John Quincy Adams negotiates the exile of the Decembrists, their families, any other soldiers under the officers' command, and those soldiers' families to the United States. Their middle-class supporters follow suit in what amounts to a total emigration of some 70,000 people (3,000 Decembrists * 5 family members + maybe 50,000 middle class supporters).
Following the Polish Uprising of 1830, the Tsar decides "hey deporting people to America is a great idea" and sends 500,000 people (Polish/Lithuanian/Ruthenian Soldiers, their families, etc) to America.
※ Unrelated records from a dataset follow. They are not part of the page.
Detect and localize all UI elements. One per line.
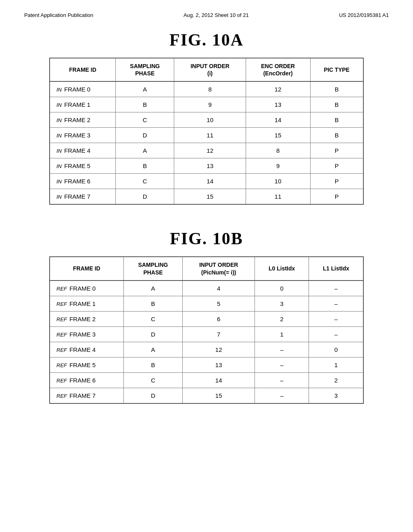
fig10a-row6-encorder: 10 (246, 174, 310, 189)
fig10a-row6-pictype: P (310, 174, 363, 189)
fig10a-row4-inputorder: 12 (174, 143, 246, 158)
table-row: IN FRAME 0 A 8 12 B (50, 81, 363, 97)
fig10a-row7-encorder: 11 (246, 189, 310, 205)
fig10b-row4-phase: A (123, 342, 183, 357)
fig10a-row3-phase: D (116, 128, 174, 143)
fig10b-col-phase: SAMPLINGPHASE (123, 257, 183, 280)
fig10a-header-row: FRAME ID SAMPLINGPHASE INPUT ORDER(i) EN… (50, 58, 363, 81)
fig10b-col-inputorder: INPUT ORDER(PicNum(= i)) (183, 257, 255, 280)
fig10a-row2-encorder: 14 (246, 112, 310, 128)
fig10a-col-phase: SAMPLINGPHASE (116, 58, 174, 81)
fig10b-table-container: FRAME ID SAMPLINGPHASE INPUT ORDER(PicNu… (49, 256, 364, 403)
table-row: IN FRAME 4 A 12 8 P (50, 143, 363, 158)
fig10b-row6-phase: C (123, 372, 183, 388)
fig10b-row3-phase: D (123, 326, 183, 342)
fig10b-col-frameid: FRAME ID (50, 257, 123, 280)
page-header: Patent Application Publication Aug. 2, 2… (24, 12, 389, 18)
fig10a-row1-encorder: 13 (246, 97, 310, 112)
fig10a-row1-pictype: B (310, 97, 363, 112)
fig10b-row4-l1: 0 (309, 342, 363, 357)
fig10b-col-l1: L1 ListIdx (309, 257, 363, 280)
fig10a-row2-inputorder: 10 (174, 112, 246, 128)
fig10b-row1-l1: – (309, 296, 363, 311)
fig10a-row0-inputorder: 8 (174, 81, 246, 97)
fig10b-title: FIG. 10B (24, 229, 389, 248)
table-row: IN FRAME 6 C 14 10 P (50, 174, 363, 189)
table-row: IN FRAME 2 C 10 14 B (50, 112, 363, 128)
fig10b-row2-frameid: REF FRAME 2 (50, 311, 123, 326)
fig10a-row0-pictype: B (310, 81, 363, 97)
table-row: IN FRAME 7 D 15 11 P (50, 189, 363, 205)
fig10a-row5-encorder: 9 (246, 158, 310, 174)
fig10a-row3-encorder: 15 (246, 128, 310, 143)
fig10b-row0-phase: A (123, 281, 183, 296)
table-row: IN FRAME 5 B 13 9 P (50, 158, 363, 174)
fig10b-row3-l0: 1 (254, 326, 309, 342)
fig10a-row5-frameid: IN FRAME 5 (50, 158, 116, 174)
table-row: IN FRAME 3 D 11 15 B (50, 128, 363, 143)
fig10b-table: FRAME ID SAMPLINGPHASE INPUT ORDER(PicNu… (49, 256, 364, 403)
fig10a-row1-inputorder: 9 (174, 97, 246, 112)
fig10b-row2-l0: 2 (254, 311, 309, 326)
fig10b-row6-l1: 2 (309, 372, 363, 388)
fig10b-row4-frameid: REF FRAME 4 (50, 342, 123, 357)
fig10a-title: FIG. 10A (24, 30, 389, 50)
fig10b-row6-l0: – (254, 372, 309, 388)
fig10b-row1-inputorder: 5 (183, 296, 255, 311)
fig10a-row4-phase: A (116, 143, 174, 158)
fig10a-table: FRAME ID SAMPLINGPHASE INPUT ORDER(i) EN… (49, 58, 364, 205)
fig10a-col-encorder: ENC ORDER(EncOrder) (246, 58, 310, 81)
fig10b-row5-l0: – (254, 357, 309, 372)
fig10a-row4-encorder: 8 (246, 143, 310, 158)
fig10b-row7-l1: 3 (309, 388, 363, 403)
fig10b-row6-inputorder: 14 (183, 372, 255, 388)
table-row: REF FRAME 4 A 12 – 0 (50, 342, 363, 357)
fig10b-row2-phase: C (123, 311, 183, 326)
fig10b-col-l0: L0 ListIdx (254, 257, 309, 280)
fig10b-row7-inputorder: 15 (183, 388, 255, 403)
fig10b-row0-inputorder: 4 (183, 281, 255, 296)
fig10a-row2-pictype: B (310, 112, 363, 128)
fig10a-row7-phase: D (116, 189, 174, 205)
fig10a-row0-frameid: IN FRAME 0 (50, 81, 116, 97)
fig10a-row7-frameid: IN FRAME 7 (50, 189, 116, 205)
fig10a-row6-phase: C (116, 174, 174, 189)
fig10b-row0-frameid: REF FRAME 0 (50, 281, 123, 296)
fig10b-row7-phase: D (123, 388, 183, 403)
fig10b-row5-inputorder: 13 (183, 357, 255, 372)
fig10a-row7-pictype: P (310, 189, 363, 205)
fig10b-row1-l0: 3 (254, 296, 309, 311)
fig10a-row6-frameid: IN FRAME 6 (50, 174, 116, 189)
fig10b-row6-frameid: REF FRAME 6 (50, 372, 123, 388)
fig10a-row3-frameid: IN FRAME 3 (50, 128, 116, 143)
fig10a-col-pictype: PIC TYPE (310, 58, 363, 81)
fig10a-row6-inputorder: 14 (174, 174, 246, 189)
header-middle: Aug. 2, 2012 Sheet 10 of 21 (184, 12, 249, 18)
table-row: REF FRAME 7 D 15 – 3 (50, 388, 363, 403)
fig10b-row5-l1: 1 (309, 357, 363, 372)
fig10b-row4-l0: – (254, 342, 309, 357)
fig10b-row1-frameid: REF FRAME 1 (50, 296, 123, 311)
fig10a-row1-frameid: IN FRAME 1 (50, 97, 116, 112)
fig10b-row5-phase: B (123, 357, 183, 372)
fig10a-row5-pictype: P (310, 158, 363, 174)
fig10b-row2-l1: – (309, 311, 363, 326)
fig10b-row0-l0: 0 (254, 281, 309, 296)
table-row: IN FRAME 1 B 9 13 B (50, 97, 363, 112)
table-row: REF FRAME 2 C 6 2 – (50, 311, 363, 326)
fig10b-header-row: FRAME ID SAMPLINGPHASE INPUT ORDER(PicNu… (50, 257, 363, 280)
fig10a-col-inputorder: INPUT ORDER(i) (174, 58, 246, 81)
fig10b-row3-l1: – (309, 326, 363, 342)
fig10a-row0-encorder: 12 (246, 81, 310, 97)
table-row: REF FRAME 1 B 5 3 – (50, 296, 363, 311)
fig10b-row3-inputorder: 7 (183, 326, 255, 342)
fig10b-row7-l0: – (254, 388, 309, 403)
table-row: REF FRAME 6 C 14 – 2 (50, 372, 363, 388)
header-left: Patent Application Publication (24, 12, 93, 18)
table-row: REF FRAME 0 A 4 0 – (50, 281, 363, 296)
fig10a-row7-inputorder: 15 (174, 189, 246, 205)
fig10a-row3-inputorder: 11 (174, 128, 246, 143)
fig10a-col-frameid: FRAME ID (50, 58, 116, 81)
fig10b-row5-frameid: REF FRAME 5 (50, 357, 123, 372)
fig10a-table-container: FRAME ID SAMPLINGPHASE INPUT ORDER(i) EN… (49, 58, 364, 205)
Maybe 50,000 of these people are Ruthenes/Ukrainians.
Now there's probably 120,000+ Orthodox Christians in the US by the mid-1830s. Going to America for freedom has become an exit strategy in Russia for dissidents as well, so there continues to be a slow trickle over. Americans generally don't have much issue with the new folks because they're disproportionately nobles, officers, and middle-class types who are largely beneficial. Over time these Orthodox Russians and Ruthenes end up growing to some 2% of the population and many Americans decide "hey their religion seems pretty nice" and thus Orthodoxy grows into being 4 or 5% of the population. A Patriarchy of North America is established as well, separate from Moscow and Istanbul, and thus the American Orthodox Diocese is seen as more "Kosher" by Americans than Catholicism.
Later on, a lot of the Orthodox Christian Levantine Arabs who went to Latin America (Brazil, Argentina, Chile, etc) go to the US instead, buttressing the Orthodox population up to 8-10% of the population.